I could go on, but I don’t want to spoil the pleasures of this intriguing, interlocking novel for you. I want you to read it for yourself. It’s not a perfect book. Weber is a clean, smooth writer, but a postmodern trickster, who plays with form and linear progression to tell her story, setting up parts of the book as transcribed interviews and newspaper articles. It may be a little longer than it needs to be, and the comic interludes with the humorless “herstorian” are a bit cliched and obvious. But you find yourself caring deeply for these characters, especially the proud and prickly Esther and her equally vibrant granddaughter. Weber lets the reader easily guess Esther’s secret, by the way, but for a reason: The secret isn’t as important as the details of the secret, which when unspooled, are as emotionally devastating as the disclosures that fuel the close of William Styron’s Sophie’s Choice.
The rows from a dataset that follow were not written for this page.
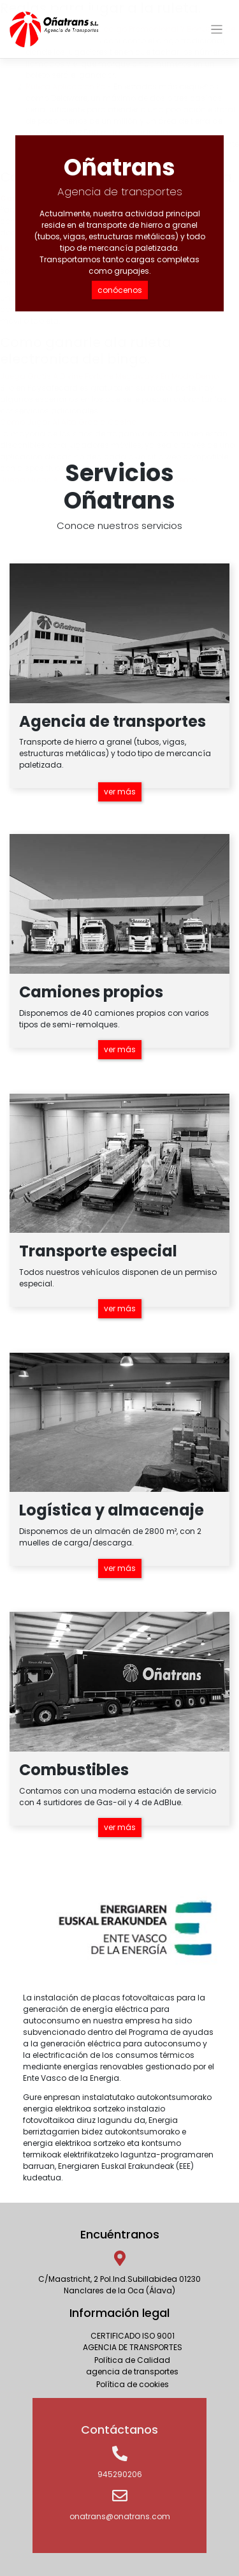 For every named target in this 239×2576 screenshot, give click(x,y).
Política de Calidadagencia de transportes (132, 2366)
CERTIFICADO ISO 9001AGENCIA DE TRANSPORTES (132, 2341)
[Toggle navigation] (217, 29)
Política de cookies (132, 2384)
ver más (120, 791)
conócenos (120, 290) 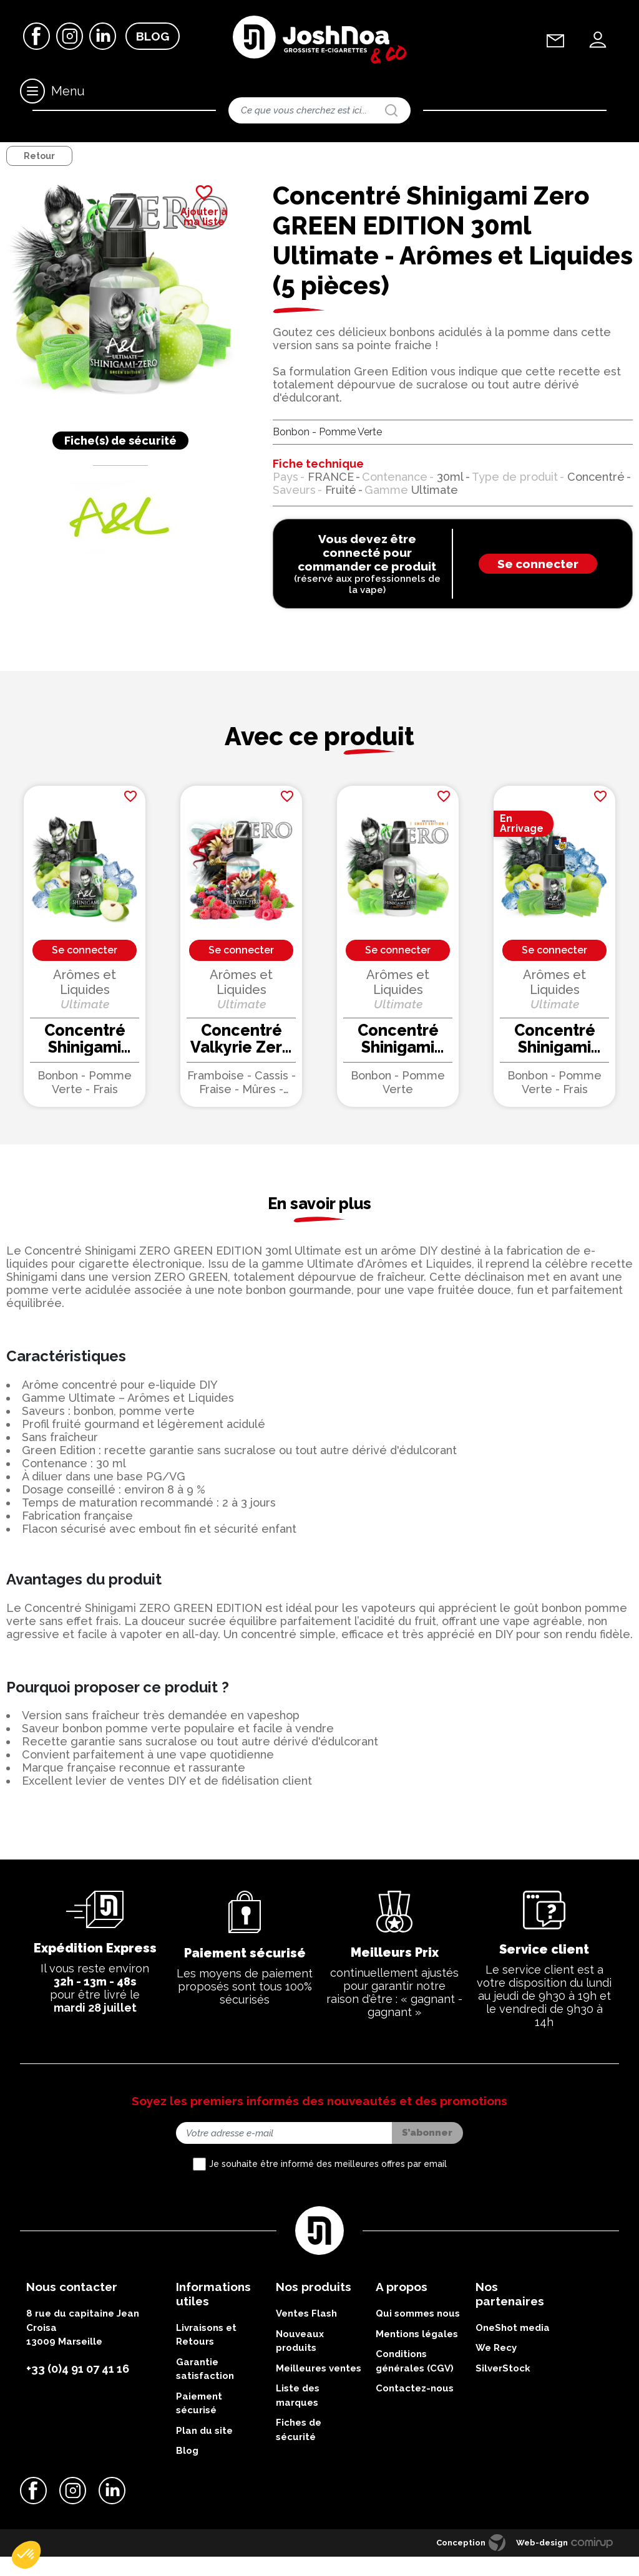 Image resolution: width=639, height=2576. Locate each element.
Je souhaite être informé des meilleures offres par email (328, 2187)
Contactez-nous (415, 2411)
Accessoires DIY (95, 152)
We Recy (496, 2370)
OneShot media (513, 2350)
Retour (39, 179)
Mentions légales (417, 2356)
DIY (50, 152)
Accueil (17, 152)
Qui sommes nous (418, 2336)
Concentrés (153, 152)
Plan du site (204, 2453)
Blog (152, 37)
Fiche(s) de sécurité (120, 463)
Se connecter (537, 587)
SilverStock (503, 2390)
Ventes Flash (306, 2336)
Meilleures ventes (318, 2390) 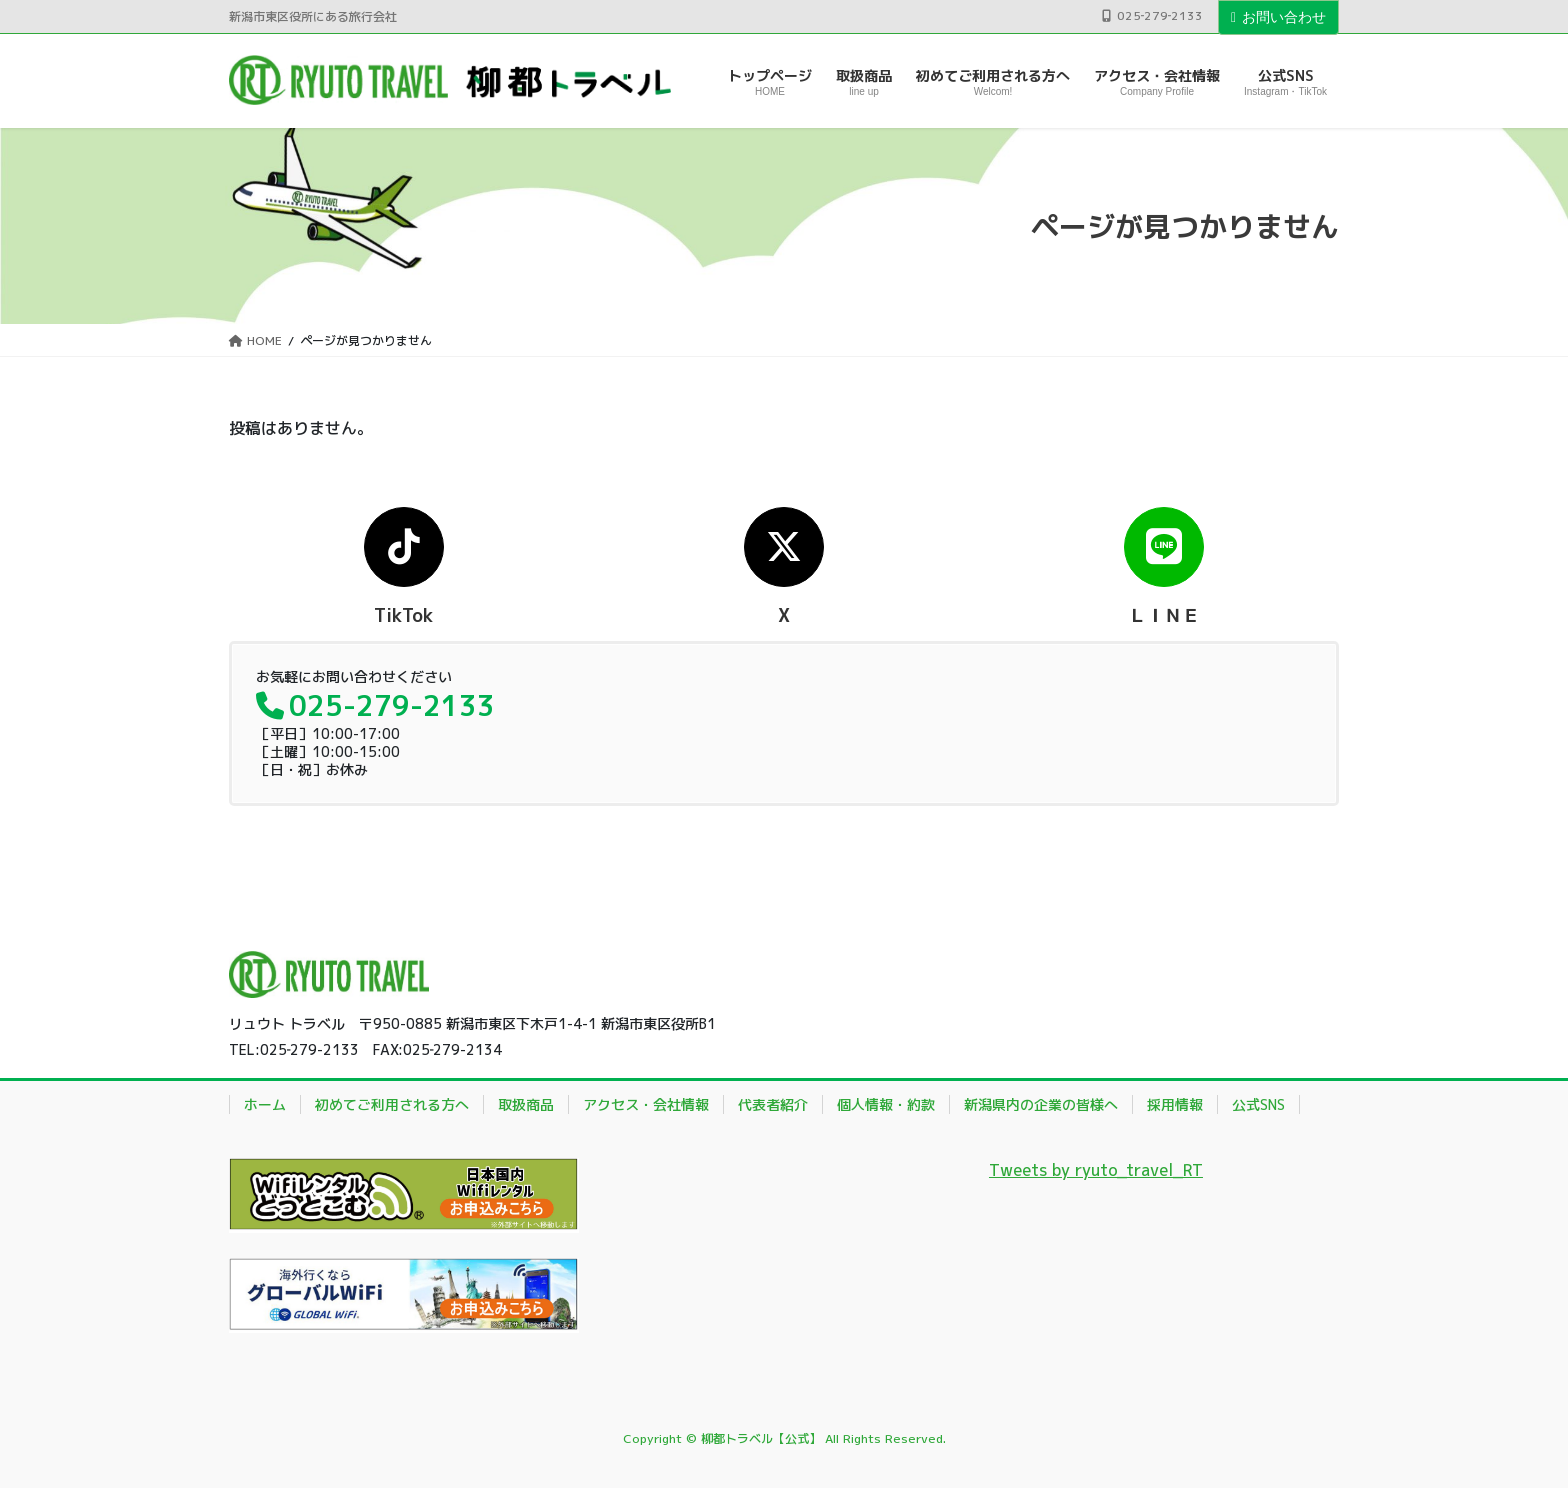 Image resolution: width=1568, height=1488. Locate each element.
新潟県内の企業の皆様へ (1041, 1104)
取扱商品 (526, 1104)
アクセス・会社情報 (646, 1104)
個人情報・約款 (886, 1104)
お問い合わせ (1278, 17)
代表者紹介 (773, 1104)
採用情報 (1175, 1104)
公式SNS (1258, 1104)
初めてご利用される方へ (392, 1104)
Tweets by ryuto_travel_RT (1096, 1170)
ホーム (265, 1104)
Triangle is a novel that has rattled around in my head for days. It takes fiction and uses it to bring the past into the present. The Triangle fire is a footnote in American history, not known to many, but Katharine Weber doesn’t want to let us forget it. It’s more than just an interesting story to her. It’s part of her own family history: The book is dedicated to her grandmother, Pauline Gottesfeld, “who finished buttonholes at the Triangle Waist Company in 1909.”